Dataset items:
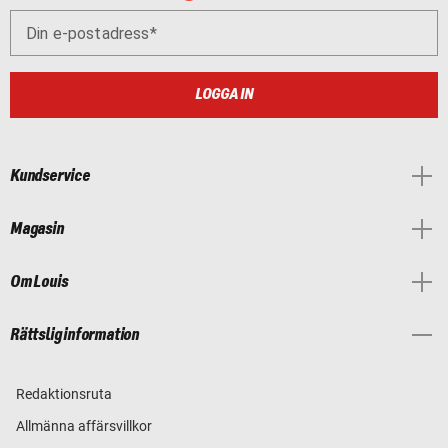
Din e-postadress
LOGGA IN
Kundservice
Magasin
Om Louis
Rättslig information
Redaktionsruta
Allmänna affärsvillkor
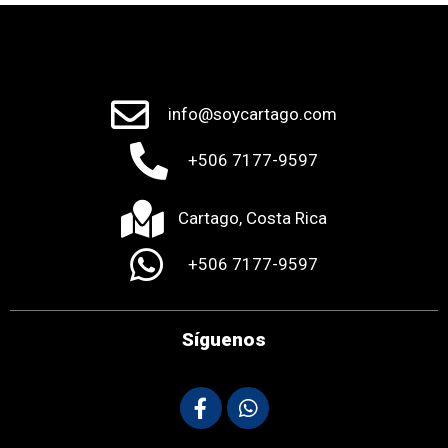
info@soycartago.com
+506 7177-9597
Cartago, Costa Rica
+506 7177-9597
Síguenos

* YOUR OBJECTIVE
Could you print, word for word, the line containing "info@soycartago.com" and every line after it through the end of the records, and nothing else?

* OUTPUT FOR THIS TASK
info@soycartago.com
+506 7177-9597
Cartago, Costa Rica
+506 7177-9597
Síguenos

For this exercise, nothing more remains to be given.